Salem Witch Trials – 1692

By | January 27, 2017

“I know not what a witch is”


The execution of Bridget Bishop


One of the most shameful incidents in American history resulted in 14 women, six men and two dogs being executed. Of the 20 human executions, 19 people were hanged and one pressed to death. The witch trials in Salem were not the first in America — in 1648 a witch was hanged in Charleston and another in 1655 in Boston.

One day in the house of the Reverend Samuel Parris, ten girls aged nine to 17 listened to the tales of his West Indian slave, Tituba, who told them of voodoo, black magic and sorcery. Later, Elizabeth, the nine-year-old daughter of the clergyman, awoke after having a nightmare. A doctor examined her and insisted that she had been bewitched. Soon some of the other girls who had heard Tituba’s tales began to exhibit signs of being possessed by evil.

Three women were arrested — Tituba, Sarah Good and Sarah Osborne — and charged. A further 175-200 people were imprisoned, at least five of whom died in jail.

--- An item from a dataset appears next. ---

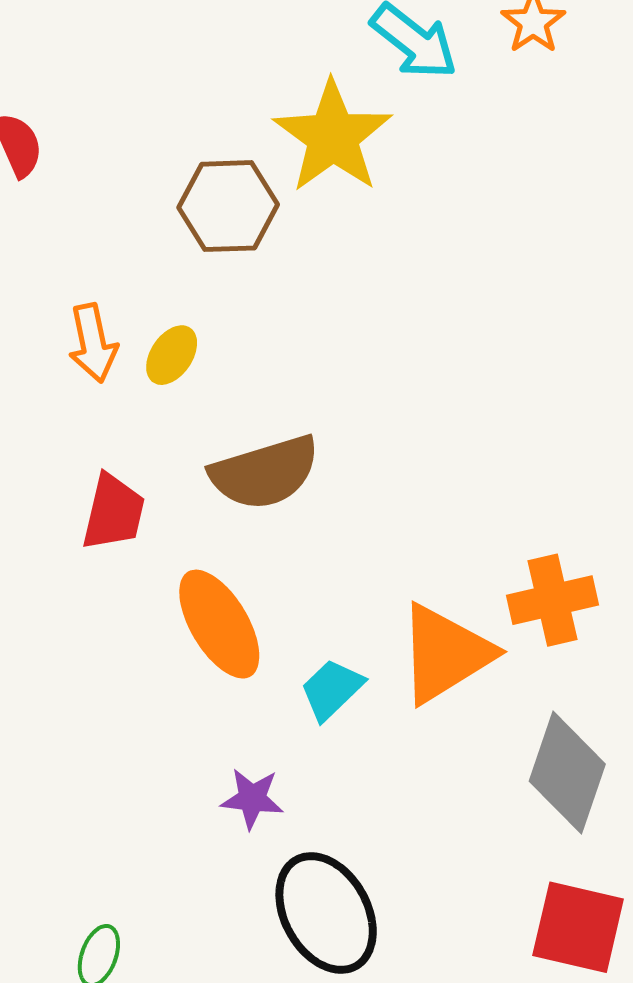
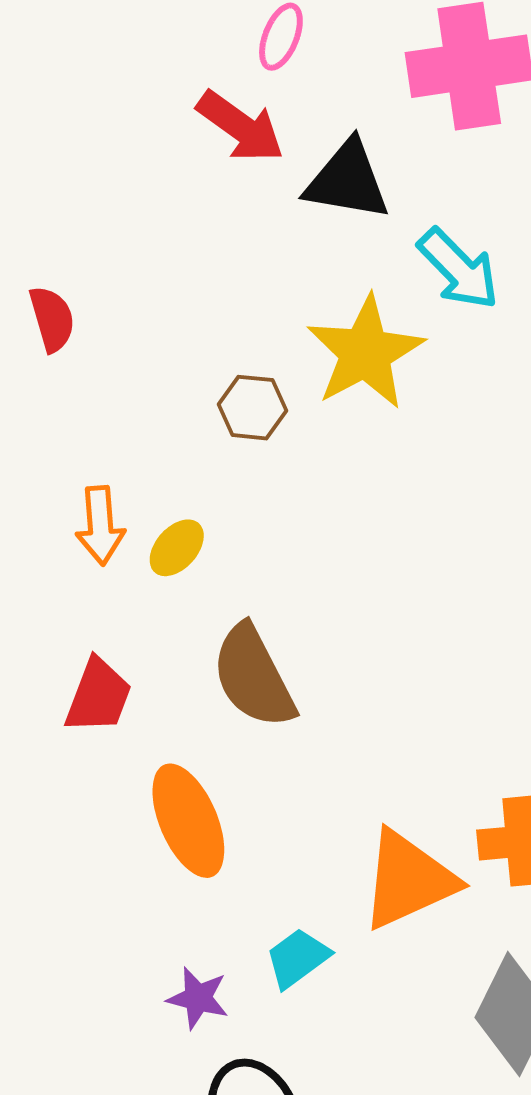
brown hexagon: (228, 206) -> (252, 408), size x0.7
brown semicircle: (265, 473) -> (253, 677), turned 72
cyan trapezoid: (332, 689) -> (297, 958), moved

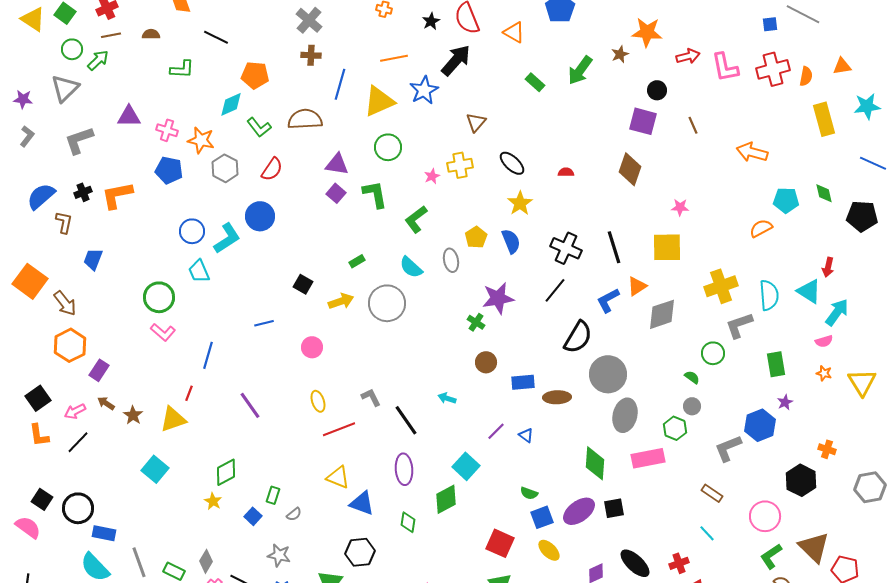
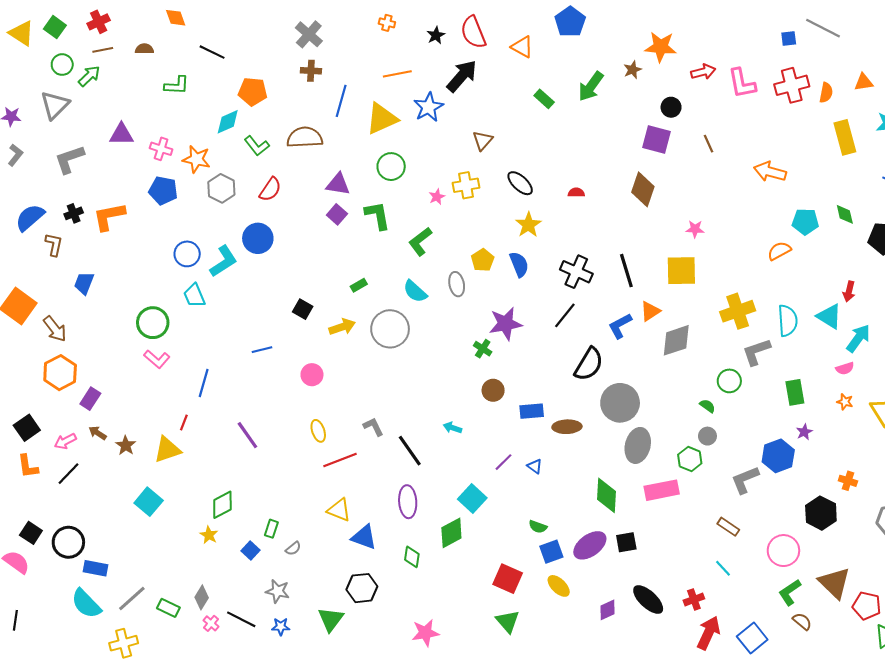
gray line: (139, 562) -> (132, 598), turned 68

The first to be hanged (on 10 June 1962) was 60-year-old Bridget Bishop, a thrice-married woman known for her outrageous dress sense. Bridget denied all charges of witchcraft, saying, “I know not what a witch is.” Sarah Osborne died in prison on 10 May 1692 before she could be tried. On 1 March 1692 Sarah Good was tried and she was hanged on 19 July. On 24 March 1692 Dorothy — sometimes called Dorcas — Good was arrested and apparently confessed to being a witch, despite being only four years old. She was kept in chains in prison for eight months until she was released on 10 December for a bond of £50.

On 19 September 1692 Giles Corey, 80, became the only man ever to be pressed to death in America. He was accused of witchery but refused to enter a plea at his trial. He was dragged into a field opposite the jail where he was spread-eagled naked, his ankles and wrists tied to stakes, and a rough wooden board the size of a door placed over him. As more stones were added he said only “More weight”, so that he might die sooner.

His ribs cracked, his intestines burst and lungs were crushed. In extremis Corey’s tongue involuntarily protruded from his mouth; the sheriff used his cane to push it back. Corey suffered for two days before dying. Pressing (peine forte et dure) had been illegal in Massachusetts since 1641 (51 years before Corey’s death), although it was not abolished in England until 1827.


Salem, Massachusetts, America


Friday 10 June 1692


The paranoia about witches disappeared almost a quickly as it arrived and the townspeople decided that the young accusers had been mistaken. No punishment was administered to them. Legend has it that the ghost of Giles Corey appears in Salem prior to a disaster occurring in the town. In 1956 the Massachusetts General Court exonerated Bridget Bishop.